The following is the Kontakion and Oikos 1 (taken from: http://sfantulioancelnou.8k.ro/acatistul.html) from the Akathist of St. John the New. The text is in Romanian, so if anyone is able to translate it, please do so:

Condacul 1:
Aparatorul si sprijinitorul crestinatatii, impotrivitorului si surpatorului paganatatii, mucenicului celui de curand aratat, ostasului lui Hristos celui adevarat, care ca un soare Bisericii rasaritului a stralucit si pe credinciosi de veselie i-a umplut, toti acum din suflet cantari de multumire si de lauda sa-i aducem, si cu dorire sa-i cantam: Bucura-te Sfinte Ioane, mare mucenice a lui Hristos!

Icosul 1:
Ingerilor iubita si placuta a fost si mai inainte de patimire, vietuirea ta, purtatorule de chinuri al lui Hristos, Ioane.
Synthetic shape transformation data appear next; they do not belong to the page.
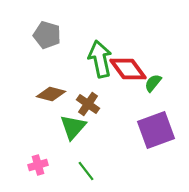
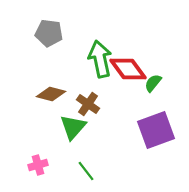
gray pentagon: moved 2 px right, 2 px up; rotated 8 degrees counterclockwise
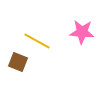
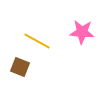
brown square: moved 2 px right, 5 px down
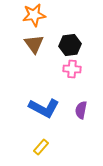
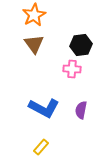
orange star: rotated 20 degrees counterclockwise
black hexagon: moved 11 px right
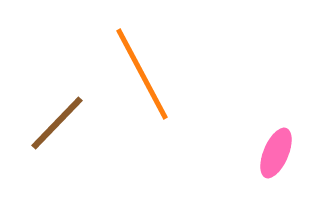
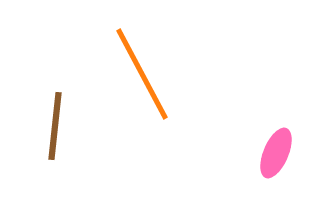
brown line: moved 2 px left, 3 px down; rotated 38 degrees counterclockwise
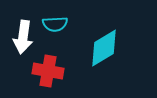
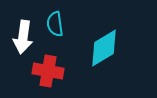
cyan semicircle: rotated 85 degrees clockwise
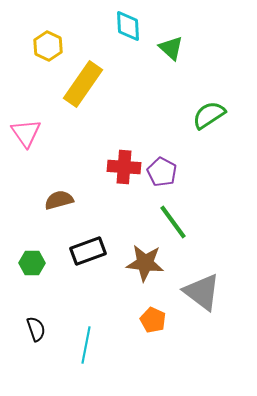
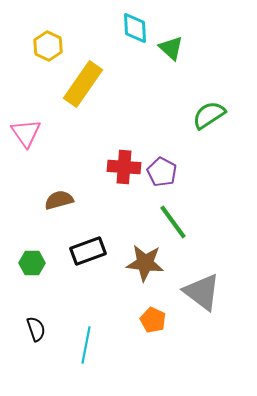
cyan diamond: moved 7 px right, 2 px down
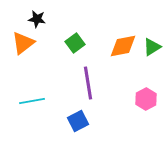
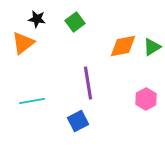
green square: moved 21 px up
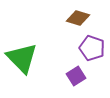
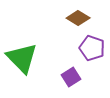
brown diamond: rotated 15 degrees clockwise
purple square: moved 5 px left, 1 px down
Caci cu trup material imbracat fiind, viata ingereasca pe pamant ai vietuit, cu milostenii si cu neincetate rugaciuni, apoi si cu chinuri. entru aceasta noi, dupa vrednicie, aceste laude aducem tie:
Bucura-te, ca prin postirile si rugaciunile tale cele necontenite, ingerilor te-ai asemanat;
Bucura-te, ca prin milosteniile si lacrimile tale pe demoni i-ai infricosat;
Bucura-te, ca pe cei intristati i-ai mangaiat;
Bucura-te, ca pe cei bolnavi i-ai ajutat;
Bucura-te, ca in trup muritor te-ai aratat inger pamantesc;
Bucura-te, caci cu mintea ai fost om ceresc;
Bucura-te, ca din parinti binecredinciosi ai rasarit;
Bucura-te, ca dreapta credinta pana la sfarsit ai pazit;
Bucura-te, ca din cetatea vestita Trapezunda ai iesit;
Bucura-te, ca prin toate faptele bune desavarsit te-ai impodobit;
Bucura-te, ca pe mare, negutator iscusit ai fost;
Bucura-te, ca negutatoria sufletului bine ai chibzuit;
Bucura-te Sfinte Ioane, mare mucenice al lui Hristos!
  
St. John the New, the Great Martyr of Suceava (http://www.brooklyn-church.org/wp-content/uploads/2011/06/Ioann_soch.jpg)
  
Through the prayers of our Holy Fathers, Lord Jesus Christ our God, have mercy on us and save us! Amen!

1 comment:

James said...

St. John the New of Suceava has nothing to do with Sochi in Russia (Suceava was the capital of the principality of Moldova prior to Iasi and is in southern Bucovina) and nor was he martyred in Belgrade, but Cetatea Alba, which is now the town of Bilhorod-Dnistrovskyi in the Ukraine. I'm sure these were genuine translation errors on the part of whoever wrote this English version of the saint's life but they could do with being corrected.